完成にはもう少しアイデアが必要です
全方向に走れるバランスボールバイクが「一輪バイク」に進化【動画】

奇想天外な乗り物を考案しては実際に乗って見せるYouTuber、ジェームズ・ブルトン氏が、昨年初頭に製作したバランスボールバイクからボールをひとつ取り除き、一輪(一球)バイクに進化させた。
誰が望んだわけでもないこの進化を経ても、バランスボールバイクは人一人を乗せて、補助輪もなしに直立することができる。ひとつになってしまった球体は、最大2kWのモーターを搭載した3つの特注オムニホイールによって駆動されるようになっている。このオムニホイールを異なる速度と方向に回転させることにより、制御システムはボールを任意の方向に転がすことができ、これがバイクの進行と直立の維持する仕組みだ。
オムニホイールの球との接触面には18個のパッシブローラーが2列に並んでいる。3つのオムニホイールそれぞれに配置された駆動モーターは、基本的な三角法によってバランスを保つ。たとえばバイクが前方に直進する場合は、前方に60°開くような角度で配置されている2つのオムニホイールを、後ろに配置されるオムニホイールの半分の速度で駆動する。進行方向を変えれば、これら各オムニホイールの回転速度も比率に応じて変化するからくりだ。

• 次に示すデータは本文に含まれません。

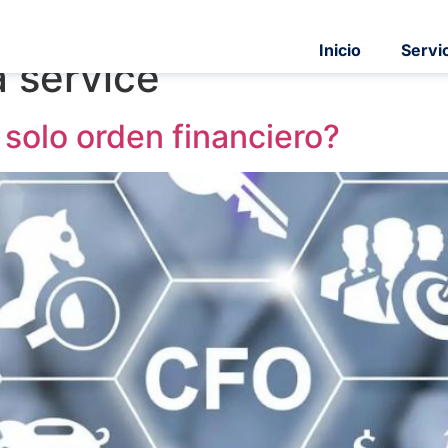
Inicio
Servi
 service
solo orden financiero?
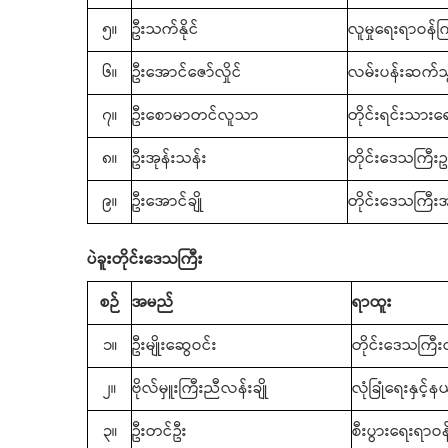
၅။
ဦးသက်နိုင်
လူမှုရေးရာဝန်က
၆။
ဦးအောင်ဇော်လှိုင်
လမ်းပန်းဆက်သ
၇။
ဦးစောမာတင်လူသာ
တိုင်းရင်းသားရ
၈။
ဦးအုန်းသန်း
တိုင်းဒေသကြီးဥ
၉။
ဦးအောင်ချို
တိုင်းဒေသကြီးအ
ပဲခူးတိုင်းဒေသကြီး
စဉ်
အမည်
ရာထူး
၁။
ဦးမျိုးဆွေဝင်း
တိုင်းဒေသကြီးဝ
၂။
ဗိုလ်မှူးကြီးညီလန်းချို
လုံခြုံရေးနှင့
၃။
ဦးတင်ဦး
စီးပွားရေးရာဝန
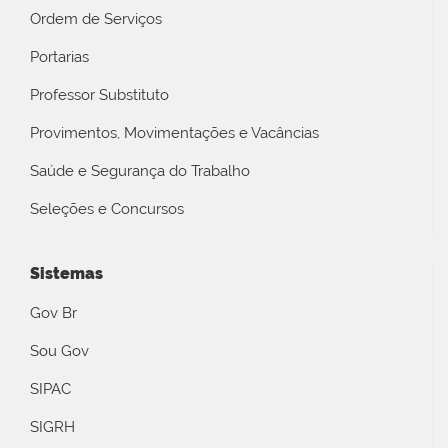
Ordem de Serviços
Portarias
Professor Substituto
Provimentos, Movimentações e Vacâncias
Saúde e Segurança do Trabalho
Seleções e Concursos
Sistemas
Gov Br
Sou Gov
SIPAC
SIGRH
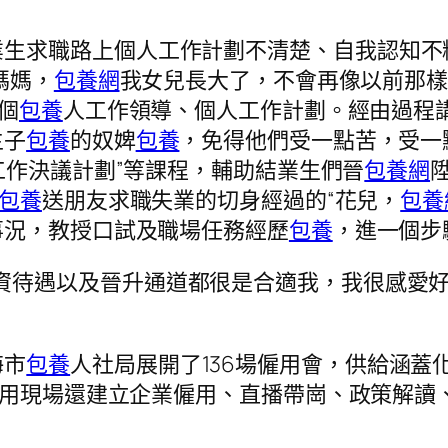
業生求職路上個人工作計劃不清楚、自我認知不
媽媽，
包養網
我女兒長大了，不會再像以前那樣
個
包養
人工作領導、個人工作計劃。經由過程講
主子
包養
的奴婢
包養
，免得他們受一點苦，受一
工作決議計劃”等課程，輔助結業生們晉
包養網
包養
送朋友求職失業的切身經過的“花兒，
包養
事況，教授口試及職場任務經歷
包養
，進一個步
資待遇以及晉升通道都很是合適我，我很感愛好
海市
包養
人社局展開了136場僱用會，供給涵蓋
僱用現場還建立企業僱用、直播帶崗、政策解讀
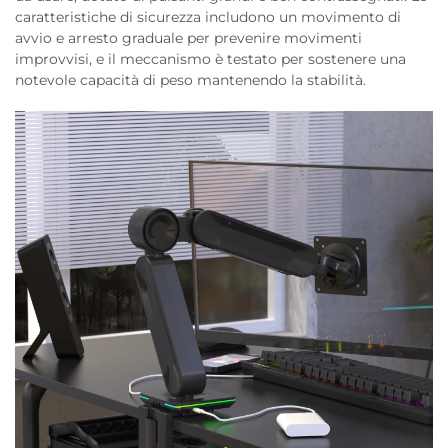
caratteristiche di sicurezza includono un movimento di
avvio e arresto graduale per prevenire movimenti
improvvisi, e il meccanismo è testato per sostenere una
notevole capacità di peso mantenendo la stabilità.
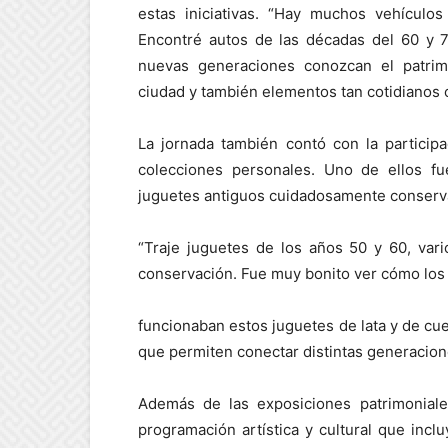
estas iniciativas. “Hay muchos vehículo
Encontré autos de las décadas del 60 y 7
nuevas generaciones conozcan el patri
ciudad y también elementos tan cotidianos 
La jornada también contó con la particip
colecciones personales. Uno de ellos f
juguetes antiguos cuidadosamente conserv
“Traje juguetes de los años 50 y 60, var
conservación. Fue muy bonito ver cómo los
funcionaban estos juguetes de lata y de cue
que permiten conectar distintas generacione
Además de las exposiciones patrimoniale
programación artística y cultural que incl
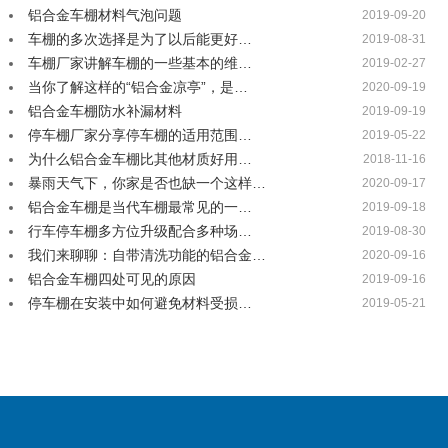
铝合金车棚材料气泡问题
2019-09-20
车棚的多次选择是为了以后能更好…
2019-08-31
车棚厂家讲解车棚的一些基本的维…
2019-02-27
当你了解这样的“铝合金凉亭”，是…
2020-09-19
铝合金车棚防水补漏材料
2019-09-19
停车棚厂家分享停车棚的适用范围…
2019-05-22
为什么铝合金车棚比其他材质好用…
2018-11-16
暴雨天气下，你家是否也缺一个这样…
2020-09-17
铝合金车棚是当代车棚最常见的一…
2019-09-18
行车停车棚多方位升级配合多种场…
2019-08-30
我们来聊聊：自带清洗功能的铝合金…
2020-09-16
铝合金车棚四处可见的原因
2019-09-16
停车棚在安装中如何避免材料受损…
2019-05-21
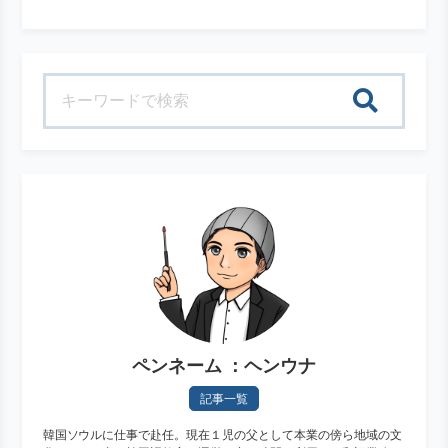
検索
ペンネーム ：ヘンウナ
記事一覧
韓国ソウルに仕事で赴任。現在１児の父として本業の傍ら地域の文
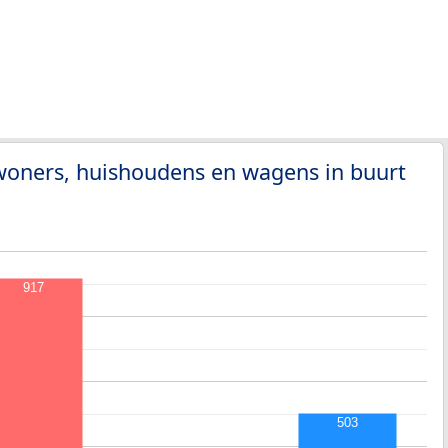
woners, huishoudens en wagens in buurt
917
503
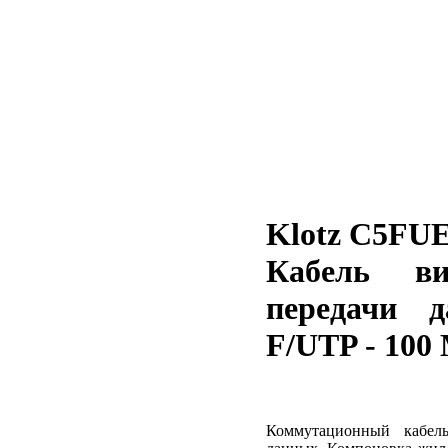
Klotz C5FU
Кабель в
передачи 
F/UTP - 100
Коммутационный кабел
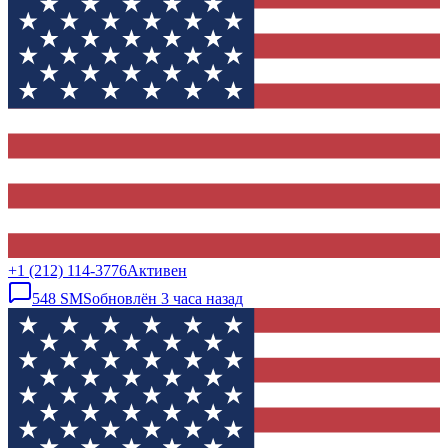
+1 (212) 114-3776
Активен
548
SMS
обновлён
3 часа назад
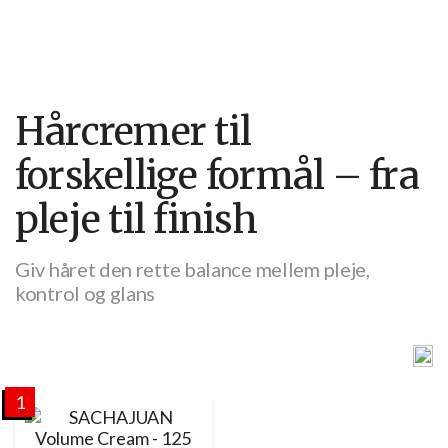
Hårcremer til
forskellige formål – fra
pleje til finish
Giv håret den rette balance mellem pleje,
kontrol og glans
1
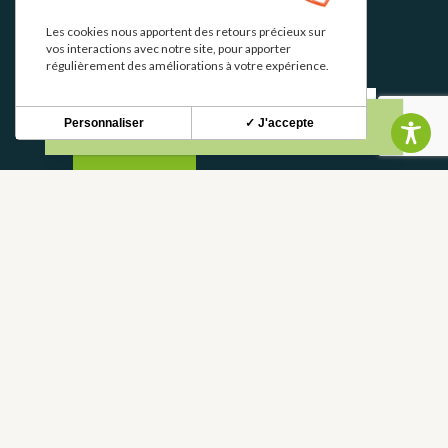
Les cookies nous apportent des retours précieux sur
vos interactions avec notre site, pour apporter
Stay up to date with our news and special offers.
régulièrement des améliorations à votre expérience.
Personnaliser
✓ J'accepte
S'INSCRIRE
CONTACT
CONTACT US
05 62 02 01 79
FREQUENTLY ASKED QUESTIONS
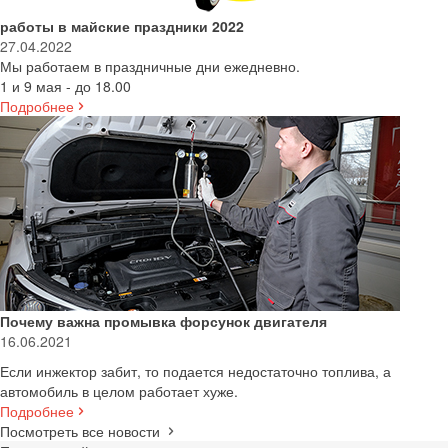
работы в майские праздники 2022
27.04.2022
Мы работаем в праздничные дни ежедневно.
1 и 9 мая - до 18.00
Подробнее
Почему важна промывка форсунок двигателя
16.06.2021
Если инжектор забит, то подается недостаточно топлива, а
автомобиль в целом работает хуже.
Подробнее
Посмотреть все новости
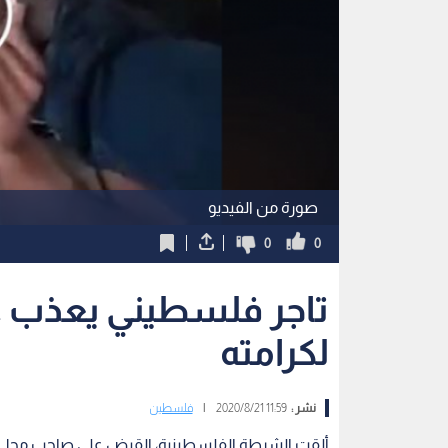
صورة من الفيديو
0
0
تاجر فلسطيني يعذب عا
لكرامته
نشر :
11:59 2020/8/21
|
فلسطين
ألقت الشرطة الفلسطينية، القبض على صاحب محل ت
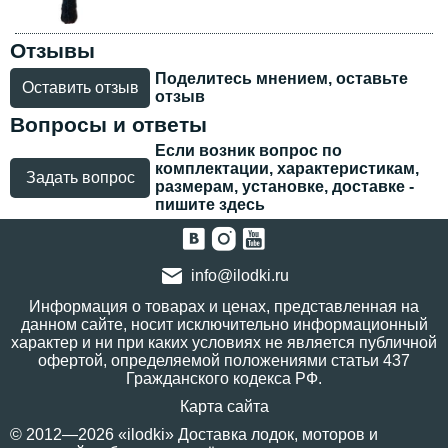
Отзывы
Поделитесь мнением, оставьте
Оставить отзыв
отзыв
Вопросы и ответы
Если возник вопрос по
комплектации, характеристикам,
Задать вопрос
размерам, установке, доставке -
пишите здесь
info@ilodki.ru
Информация о товарах и ценах, представленная на
данном сайте, носит исключительно информационный
характер и ни при каких условиях не является публичной
офертой, определяемой положениями статьи 437
Гражданского кодекса РФ.
Карта сайта
© 2012—2026 «ilodki» Доставка лодок, моторов и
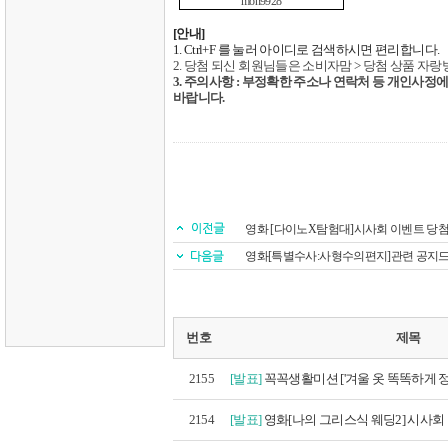
mon9928
[
안내
]
1. Ctrl+F
를 눌러 아이디로 검색하시면 편리합니다
.
2.
당첨 되신 회원님들은 소비자맘
>
당첨 상품 자랑
3.
주의사항
:
부정확한 주소나 연락처 등 개인사정에
바랍니다
.
영화 [다이노X탐험대]시사회 이벤트 당
영화[특별수사:사형수의편지]관련 공지
번호
제목
2155
[발표]
꼭꼭생활미션 ['겨울 옷 똑똑하게 정
2154
[발표]
영화[나의 그리스식 웨딩2] 시사회 이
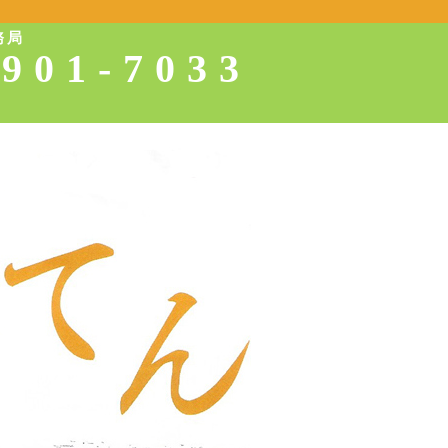
務局
-901-7033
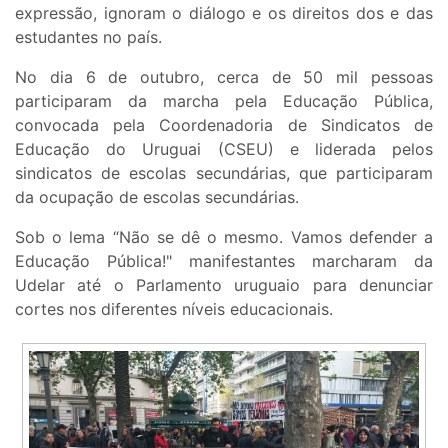
expressão, ignoram o diálogo e os direitos dos e das
estudantes no país.
No dia 6 de outubro, cerca de 50 mil pessoas
participaram da marcha pela Educação Pública,
convocada pela Coordenadoria de Sindicatos de
Educação do Uruguai (CSEU) e liderada pelos
sindicatos de escolas secundárias, que participaram
da ocupação de escolas secundárias.
Sob o lema “Não se dê o mesmo. Vamos defender a
Educação Pública!" manifestantes marcharam da
Udelar até o Parlamento uruguaio para denunciar
cortes nos diferentes níveis educacionais.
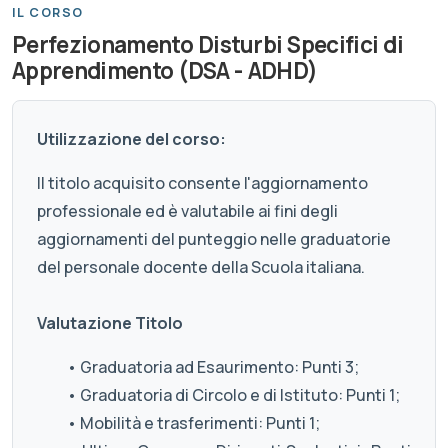
IL CORSO
Perfezionamento Disturbi Specifici di
Apprendimento (DSA - ADHD)
Utilizzazione del corso:
Il titolo acquisito consente l'aggiornamento
professionale ed è valutabile ai fini degli
aggiornamenti del punteggio nelle graduatorie
del personale docente della Scuola italiana.
Valutazione Titolo
• Graduatoria ad Esaurimento: Punti 3;
• Graduatoria di Circolo e di Istituto: Punti 1;
• Mobilità e trasferimenti: Punti 1;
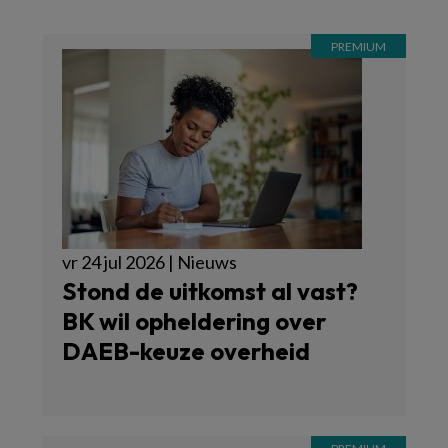
vr 24 jul 2026 | Nieuws
Stond de uitkomst al vast?
BK wil opheldering over
DAEB-keuze overheid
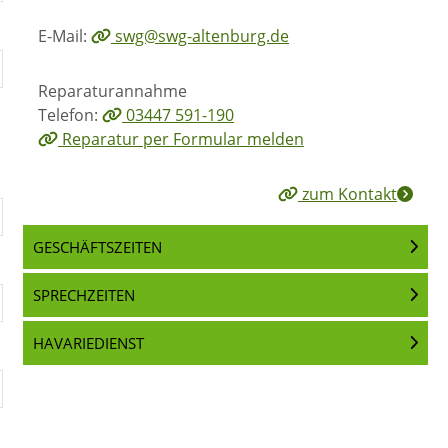
E-Mail:
swg@swg-altenburg.de
Reparaturannahme
Telefon:
03447 591-190
Reparatur per Formular melden
zum Kontakt
GESCHÄFTSZEITEN
SPRECHZEITEN
HAVARIEDIENST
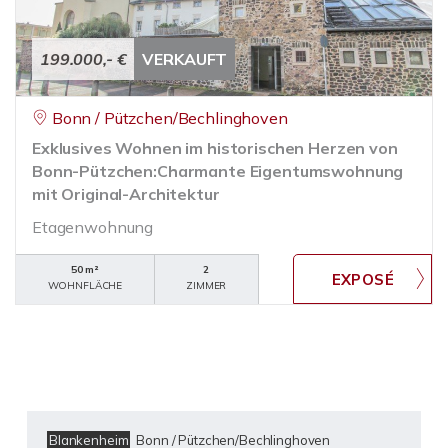
199.000,- €
VERKAUFT
Bonn / Pützchen/Bechlinghoven
Exklusives Wohnen im historischen Herzen von
Bonn-Pützchen:Charmante Eigentumswohnung
mit Original-Architektur
Etagenwohnung
50 m²
2
WOHNFLÄCHE
ZIMMER
Blankenheim
Bonn / Pützchen/Bechlinghoven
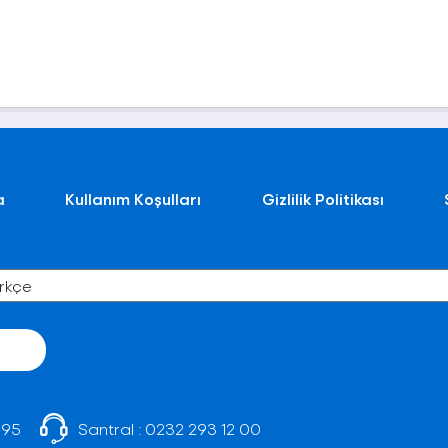
a
Kullanım Koşulları
Gizlilik Politikası
 95
Santral :
0232 293 12 00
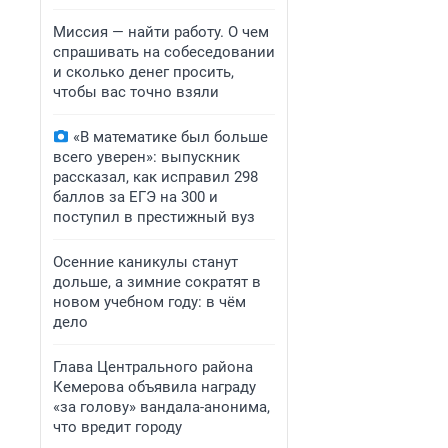
Миссия — найти работу. О чем
спрашивать на собеседовании
и сколько денег просить,
чтобы вас точно взяли
«В математике был больше
всего уверен»: выпускник
рассказал, как исправил 298
баллов за ЕГЭ на 300 и
поступил в престижный вуз
Осенние каникулы станут
дольше, а зимние сократят в
новом учебном году: в чём
дело
Глава Центрального района
Кемерова объявила награду
«за голову» вандала-анонима,
что вредит городу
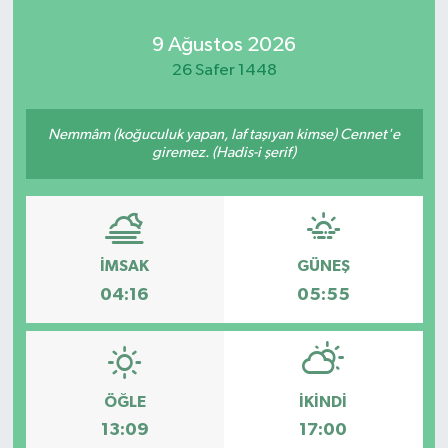
Kadın
9 Ağustos 2026
26 Safer 1448
Magazin
Nemmâm (koğuculuk yapan, laf taşıyan kimse) Cennet'e
Yaşam
giremez. (Hadis-i şerif)
İMSAK
GÜNEŞ
04:16
05:55
ÖĞLE
İKINDI
13:09
17:00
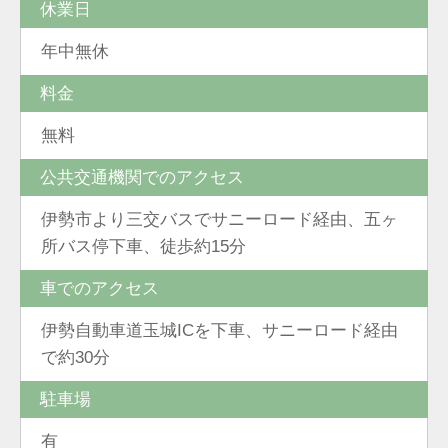
休業日
年中無休
料金
無料
公共交通機関でのアクセス
伊勢市より三交バスでサニーロード経由、五ヶ
所バス停下車、徒歩約15分
車でのアクセス
伊勢自動車道玉城ICを下車、サニーロード経由
で約30分
駐車場
有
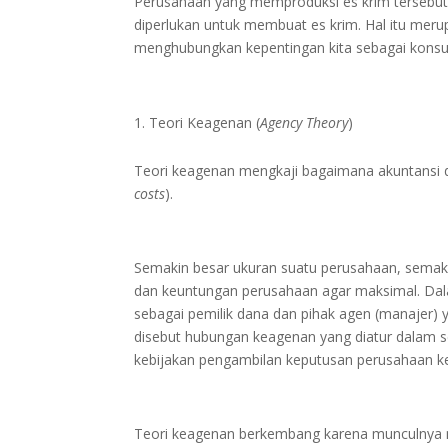
Perusahaan yang memproduksi es krim tersebut 
diperlukan untuk membuat es krim. Hal itu mer
menghubungkan kepentingan kita sebagai konsu
Teori Keagenan (
Agency Theory
)
Teori keagenan mengkaji bagaimana akuntansi 
costs
).
Semakin besar ukuran suatu perusahaan, semaki
dan keuntungan perusahaan agar maksimal. Dala
sebagai pemilik dana dan pihak agen (manajer) 
disebut hubungan keagenan yang diatur dalam s
kebijakan pengambilan keputusan perusahaan k
Teori keagenan berkembang karena munculnya mas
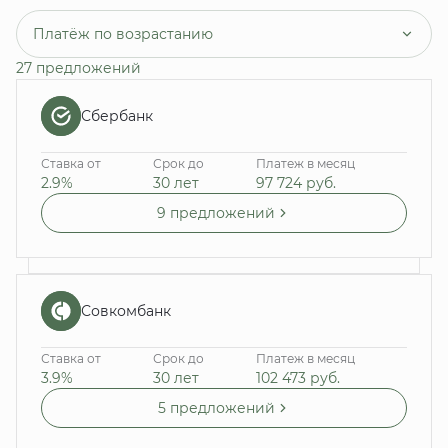
Платёж по возрастанию
27 предложений
Сбербанк
Ставка от
Срок до
Платеж в месяц
2.9%
30 лет
97 724
руб.
9 предложений
Совкомбанк
Ставка от
Срок до
Платеж в месяц
3.9%
30 лет
102 473
руб.
5 предложений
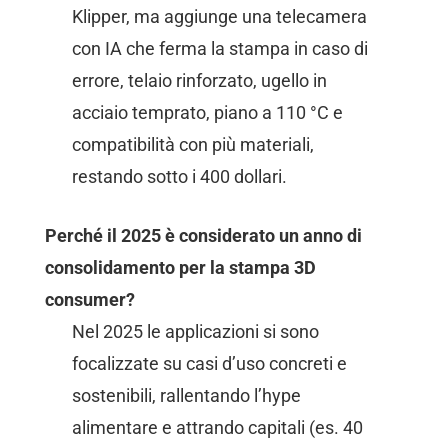
Klipper, ma aggiunge una telecamera
con IA che ferma la stampa in caso di
errore, telaio rinforzato, ugello in
acciaio temprato, piano a 110 °C e
compatibilità con più materiali,
restando sotto i 400 dollari.
Perché il 2025 è considerato un anno di
consolidamento per la stampa 3D
consumer?
Nel 2025 le applicazioni si sono
focalizzate su casi d’uso concreti e
sostenibili, rallentando l’hype
alimentare e attrando capitali (es. 40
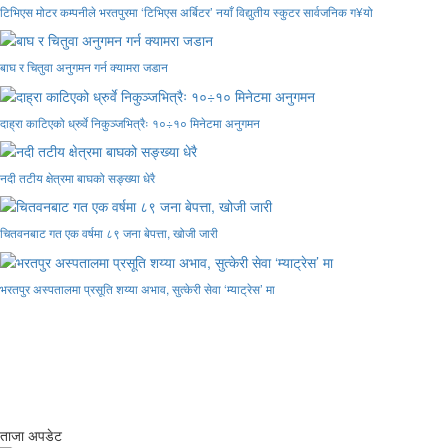
टिभिएस मोटर कम्पनीले भरतपुरमा ‘टिभिएस अर्बिटर’ नयाँ विद्युतीय स्कुटर सार्वजनिक ग¥यो
बाघ र चितुवा अनुगमन गर्न क्यामरा जडान
दाह्रा काटिएको ध्रुर्वे निकुञ्जभित्रैः १०÷१० मिनेटमा अनुगमन
नदी तटीय क्षेत्रमा बाघको सङ्ख्या धेरै
चितवनबाट गत एक वर्षमा ८९ जना बेपत्ता, खोजी जारी
भरतपुर अस्पतालमा प्रसूति शय्या अभाव, सुत्केरी सेवा ‘म्याट्रेस’ मा
ताजा अपडेट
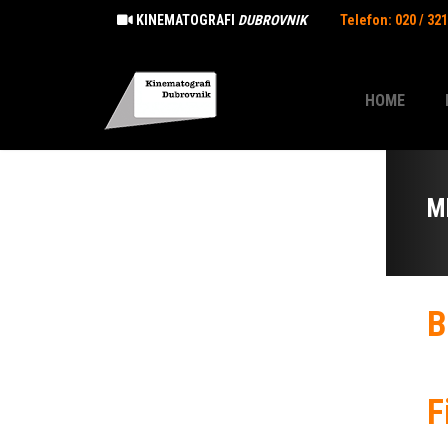
KINEMATOGRAFI
DUBROVNIK
Telefon: 020 / 32
HOME
M
B
F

また、ボールの上にシートやハンドル部分を維持する仕組みは、PIDコントローラーとIMU(慣性測定装置)を使って構築されている。IMUは、下方向を認識し、シートやハンドル部分が傾きすぎて転倒してしまわないように3つのモーターを適切に動かす。
二輪ボールバイクでは、方向転換は前後のボールをそれぞれ逆方向に動かせば向きを変えることができた。だが、この方法は一輪では使えない。ブルトン氏は、走行中に巨大なラケットのような、またはボートのオールのような器具を作り、それを使って空気を掻くようにして方向転換する方法を用意した。しかしこの方法は当面の策であり、もう少しスマートな方法を考える必要があるだろう。
もうひとつ、このボールバイクには未解決の問題がある。それは、プラスチック製のボールとゴム製のローラーの間で静電気が発生してしまうことだ。この静電気が、バイクに搭載されている電子制御システムに悪影響を及ぼし、突然処理が落ちてしまうのだ。実際、動画では走行中のブルトン氏の髪の毛が静電気によって逆立っているのがわかるだろう。
ブルトン氏は今後、まず方向転換の解決策を探すとしている。一輪ボールバイクのCADデータやソースコードなどはオープンソースとして公開されているので、もし良いアイデアとDIYのためのスキルや道具がある人は、ブルトン氏に先駆けてこの一輪ボールバイクを完成させてみてはどうだろうか。